Introduction to Random forest

Decision tree is a simple, deterministic data structure for modelling decision rules for a specific classification problem. At each node, one feature is selected to make separating decision. We can stop splitting once the leaf node has optimally less data points. Such leaf node then gives us insight into the final result (Probabilities for different classes in case of classfication).Refer the figure below for a clearer understanding:

How does it split?

The most decisive factor for the efficiency of a decision tree is the efficiency of its splitting process. We split at each node in such a way that the resulting purity is maximum.
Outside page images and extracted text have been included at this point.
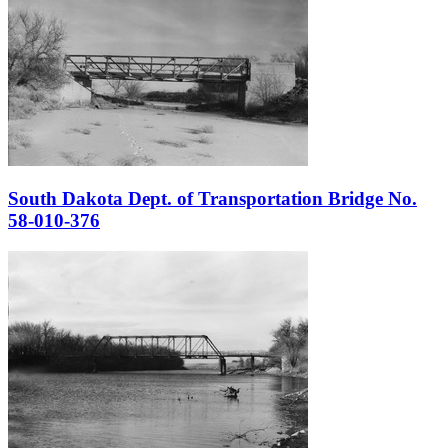
South Dakota Dept. of Transportation Bridge No.
58-010-376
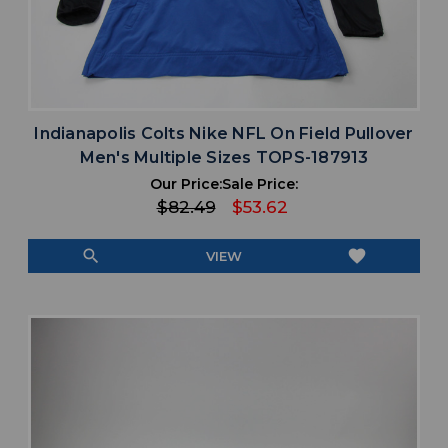
Indianapolis Colts Nike NFL On Field Pullover
Men's Multiple Sizes TOPS-187913
Our Price:
Sale Price:
$82.49
$53.62
search
favorite
VIEW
Well, purity just refers to how well we can segregate the classes and increase our knowledge by the split performed. An image is worth a thousand words. Have a look at the image below for some intuition:

Two popular methods for splitting are:

  1. Gini Impurity

  2. Information Gain

Explaining each of these methods in detail is beyond the scope of this post, but I highly recommend you to go through the given links for an in-depth understanding.

Visualization:

Each split leads to a straight line classifying the dataset into two parts. Thus, the final decision boundary will consist of straight lines (boxes).

  • Each split leads to a straight line classifying the dataset into two parts. Thus, the final decision boundary will consist of straight lines (or boxes).

  • In comparison to regression, a decision tree can fit a stair case boundary to classify data.